Opóźnienia pojawiły się przy przygotowywaniu do budowy drogi ekspresowej S12, której fragmentem jest chełmska obwodnica. Od Piask do Chełma trasa ma w dużej części biec po nowym śladzie. Wzdłuż obecnej krajówki podzielona została na trzy etapy Piaski – Dorohucza (9,8 km), Dorohucza – Chełm Zachód (22,3 km) oraz Chełm Wschód – Dorohusk (22,9 km). GDDKiA musi przeprowadzić ponowne postępowanie środowiskowe, żeby uzyskać ZRID dla tych odcinków. Bez decyzji nie będą mogły się rozpocząć prace budowlane. Przypomnijmy, że decyzję środowiskową dla przedsięwzięcia „Budowa drogi ekspresowej S12 na odcinku Piaski – Dorohusk” udało pozyskać jeszcze w grudniu 2015 roku. W czerwcu 2023 roku GDDKiA podpisała umowę z wykonawcą, firmą Stecol Corporation, na realizację inwestycji w systemie „projektuj i buduj” – na kwotę 760 mln zł. Wykonawca będzie miał 39 miesięcy na realizację inwestycji (wyłączając miesiące zimowe tj. od 16 grudnia do 15 marca). Zakończenie prac planowane było w 2027 roku. Ale może się przedłużyć. W kwietniu ubiegłego roku wykonawca złożył do Wojewody Lubelskiego wniosek o wydanie ZRiD. Postępowanie zostało zawieszone z powodu „konieczności dokonania ponownej oceny wpływu przedsięwzięcia na środowisko”.

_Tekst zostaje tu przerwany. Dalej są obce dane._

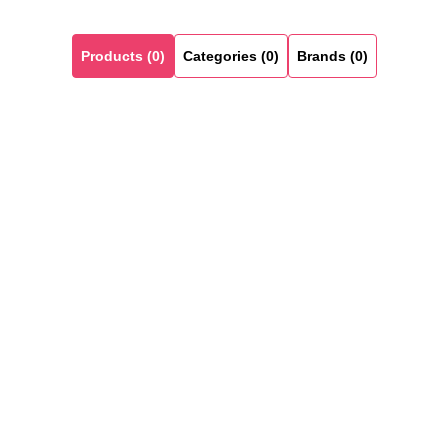
Products (0)
Categories (0)
Brands (0)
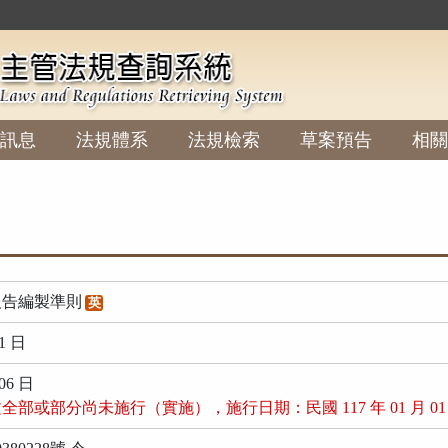
:::
訊息
法規體系
法規檢索
草案預告
相關
報告編製準則
英
1 日
06 日
部或部分尚未施行（實施），施行日期：民國 117 年 01 月 01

– Jednym z elementów tej procedury jest nałożony na GDDKiA obowiązek przeprowadzenia ponownej oceny oddziaływania przedsięwzięcia na środowisko (jest to m.in. ocena, czy zastosowane działania minimalizujące wpływ inwestycji na środowisko, zawarte na poprzednim etapie, czyli w decyzji środowiskowej, są optymalne). Postępowanie to prowadzi z kolei Regionalna Dyrekcja Ochrony Środowiska. Dokumentacja została przez nas złożona, obecnie weryfikuje ją RDOŚ, a my czekamy na wydanie postanowienia w tym zakresie. ZRID będzie mógł być wydany wyłącznie po uprzednim przeprowadzeniu oceny oddziaływania przedsięwzięcia na środowisko, czyli po wydaniu postanowienia – tłumaczy Ł Minkiewicz.

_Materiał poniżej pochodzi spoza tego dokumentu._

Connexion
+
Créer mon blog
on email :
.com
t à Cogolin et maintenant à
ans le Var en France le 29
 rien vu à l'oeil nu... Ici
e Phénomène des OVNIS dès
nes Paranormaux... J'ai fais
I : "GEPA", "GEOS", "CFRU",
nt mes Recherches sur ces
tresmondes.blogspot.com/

Samo postępowanie ZRID nie zostało zawieszone, bo jest cały czas procedowane. Drogowcy tłumacza, że Lubelski Urząd Wojewódzki wstrzymuje jedynie bieg terminów na czas postępowania prowadzonego przez RDOŚ.

– Trudno oceniać, jaki to będzie miało wpływ na termin ukończenia inwestycji. Wszystko zależy od tego, kiedy finalnie rozpoczną się prace w terenie. W tej chwili skupiamy się na tym, żeby jak najszybciej uzyskać ZRID – dodaje Ł. Minkiewicz. (reb)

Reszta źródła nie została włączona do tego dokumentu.